Starmer summoned to PMQs as Mandelson vetting row revives calls to reinstate dismissed permanent secretary
On the morning of 22 April 2026, Prime Minister Keir Starmer was called to the traditionally confrontational Prime Minister's Questions session in Westminster, not to defend substantive policy but to confront a controversy that has once again placed the appointment of Peter Mandelson at the centre of parliamentary scrutiny, a controversy marked by the prime minister’s decision to bypass established security‑vetting procedures and to proceed with an announcement that, according to senior civil service advice, was premature and procedurally unsound.
Complicating the political fallout, former Foreign Office permanent secretary Olly Robbins, whose dismissal followed the same appointment debacle, appeared before MPs the previous day to explain that his professional judgment had been that the concerns raised by the incomplete vetting could be mitigated sufficiently to grant Mandelson access to classified intelligence, a judgment which, rather than being delegated to subordinates, he chose to uphold personally, thereby positioning himself as the sole civil servant willing to bear responsibility for a decision that the prime minister subsequently repudiated.

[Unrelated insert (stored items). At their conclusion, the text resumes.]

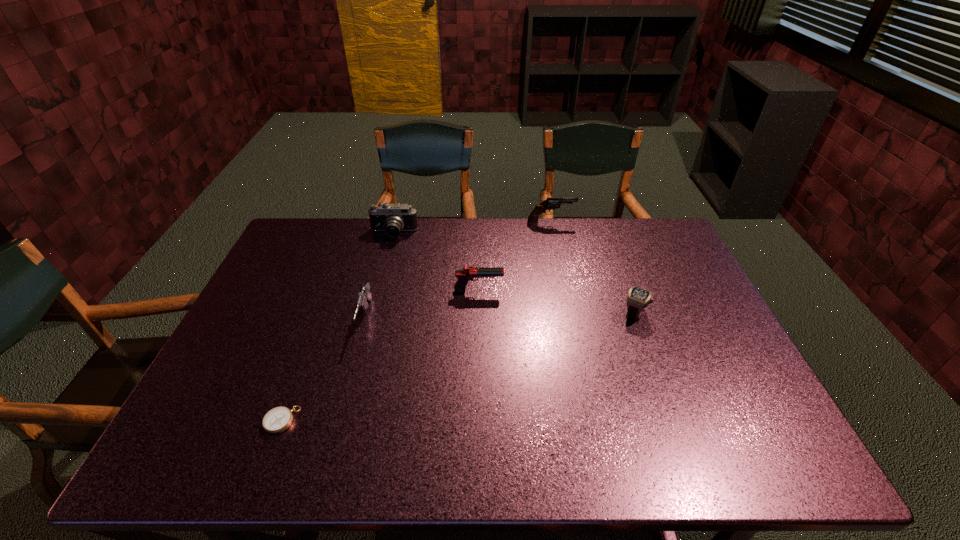 Identify the location of the fifth object from left to right. [550, 203].

Locate an element on the screen. Image resolution: width=960 pixels, height=540 pixels. the farthest object is located at coordinates (550, 203).

Identify the location of camera. (392, 218).

The image size is (960, 540). Find the location of `the second farthest gun`. the second farthest gun is located at coordinates (467, 273).

At what (x,y) coordinates should I click in order to perform the action: click on the third farthest object. Please return your answer as a coordinate pair (x, y). The image size is (960, 540). Looking at the image, I should click on (467, 273).

Locate an element on the screen. The height and width of the screenshot is (540, 960). the leftmost gun is located at coordinates (364, 294).

Where is `watch`? watch is located at coordinates click(x=637, y=299).

You are a GUI agent. You are given a task and a screenshot of the screen. Output one action in this format:
    pyautogui.click(x=<x>, y=<y>)
    Task: Click on the nearest object
    The width and height of the screenshot is (960, 540).
    Given the screenshot: What is the action you would take?
    pyautogui.click(x=278, y=419)

The width and height of the screenshot is (960, 540). Identify the location of the shortest object. (278, 419).

This screenshot has height=540, width=960. I want to click on vacant space located along the barrel of the fifth object from left to right, so click(x=594, y=223). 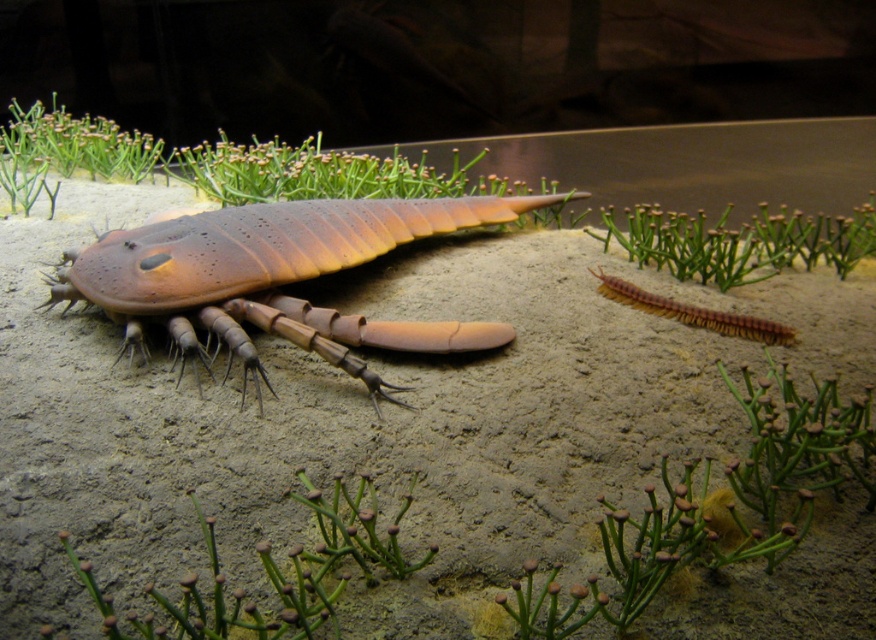 Question: Which object is closer to the camera taking this photo?

Choices:
 (A) matte brown crustacean at center
 (B) brown fuzzy centipede at lower right

Answer: (A)

Question: Is matte brown crustacean at center wider than brown fuzzy centipede at lower right?

Choices:
 (A) no
 (B) yes

Answer: (B)

Question: Is the position of matte brown crustacean at center less distant than that of brown fuzzy centipede at lower right?

Choices:
 (A) yes
 (B) no

Answer: (A)

Question: Which point is farther to the camera?

Choices:
 (A) (83, 272)
 (B) (740, 321)

Answer: (B)

Question: Does matte brown crustacean at center appear on the left side of brown fuzzy centipede at lower right?

Choices:
 (A) yes
 (B) no

Answer: (A) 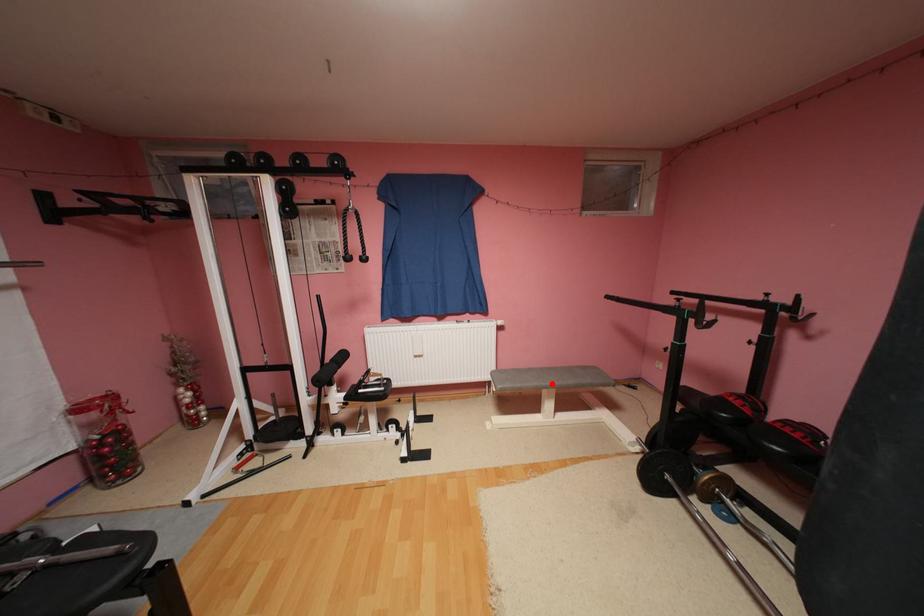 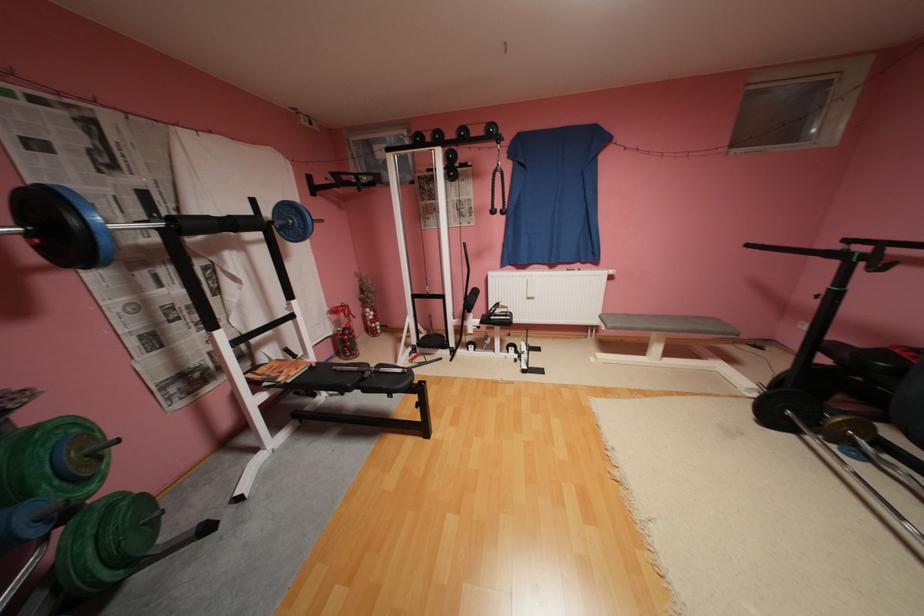 In the second image, find the point that corresponds to the highlighted location in the first image.

(664, 326) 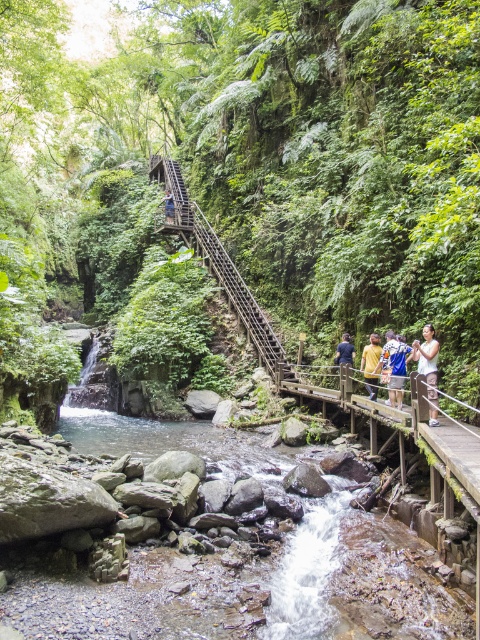 Looking at this image, you are a hiker carrying a 30kg backpack and want to cross the stream. The point you are standing on is point (190,13). The stream is 54.85 meters wide at this point. Can you safely cross the stream?

The stream is 54.85 meters wide at this point, so it is too wide to safely cross with a 30kg backpack. You should look for a narrower section or an alternative path.

You are a hiker carrying a 1.5 meter wide tent. You need to set up camp near the stream but want to ensure there is enough space. Based on the scene, can you determine if the green leafy forest at center has enough width to accommodate your tent compared to the wooden staircase at upper center?

The green leafy forest at center might be wider than wooden staircase at upper center, so there is a possibility that the forest area could provide sufficient space for your 1.5 meter wide tent. However, since the exact width isn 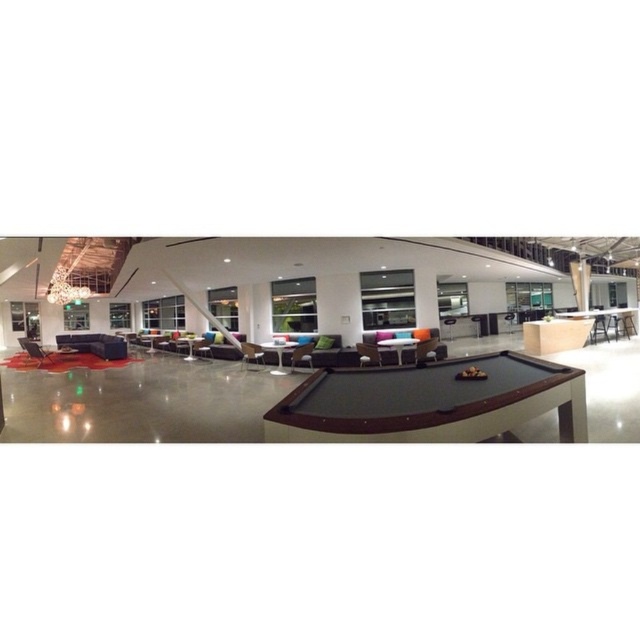 You are a maintenance worker needing to move a 10 meter long extension cord from the dark brown wood pool table at center to the matte black armchair at left. Can you safely lay the cord without it being a tripping hazard? Please explain your reasoning.

The distance between the dark brown wood pool table at center and the matte black armchair at left is 9.74 meters. Since the extension cord is 10 meters long, it would extend beyond the required distance. However, laying the full length might leave excess cord that could pose a tripping hazard. To avoid this, you should coil the extra cord neatly near either the pool table or the armchair, ensuring only the necessary length is stretched between them.

You are planning to host a meeting in this recreational area and need to seat two people comfortably. Given the space constraints, which of the two armchairs, the matte black armchair at left or the matte gray armchair at center, would allow for more personal space between the two attendees?

The matte black armchair at left is wider than the matte gray armchair at center, so placing the two attendees in the matte black armchair at left would provide more personal space between them due to its larger width.

You are standing at the entrance of the recreational area and see a point marked at coordinates (252, 353). Which object is this point located on?

The point at coordinates (252, 353) is located on the matte gray armchair at center. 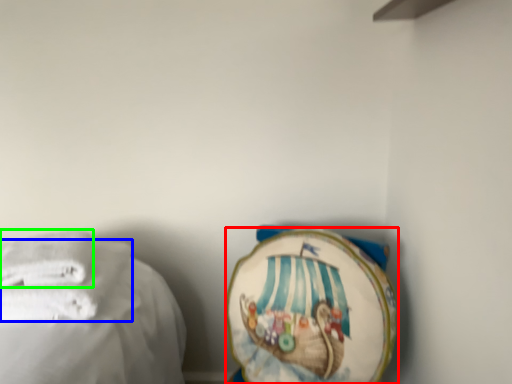 Question: Based on their relative distances, which object is nearer to towel (highlighted by a red box)? Choose from towel (highlighted by a blue box) and towel (highlighted by a green box).

Choices:
 (A) towel
 (B) towel

Answer: (A) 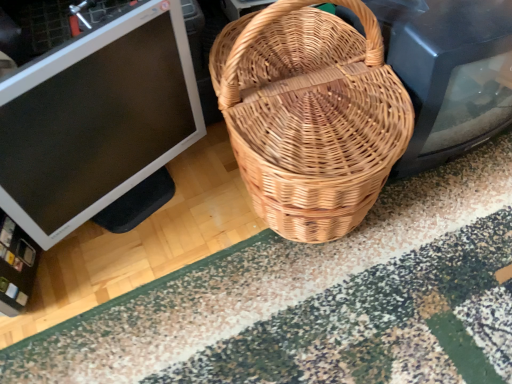 This screenshot has width=512, height=384. In order to click on empty space that is ontop of patterned carpet at center in this screenshot , I will do `click(359, 285)`.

In a further twist that underscores the systemic disjunction between political expediency and bureaucratic protocol, former cabinet secretary Mark Sedwill publicly called for Robbins’s reinstatement, a plea that simultaneously highlights the civil service’s lingering resentment toward a prime minister who appears to privilege personal loyalty over established safeguards, and serves as a tacit indictment of a governmental culture in which high‑profile appointments are still vulnerable to theatrical reversals that betray both procedural rigor and public confidence.
The episode, therefore, not only threatens Starmer’s nascent premiership by reviving the spectre of a “wagons of doom” narrative but also reveals the chronic inability of successive administrations to reconcile rapid political maneuvering with the immutable requirements of security clearance, suggesting that the real scandal may lie less in Mandelson’s past conduct than in the government’s persistent disregard for the very mechanisms designed to prevent such impetuous appointments.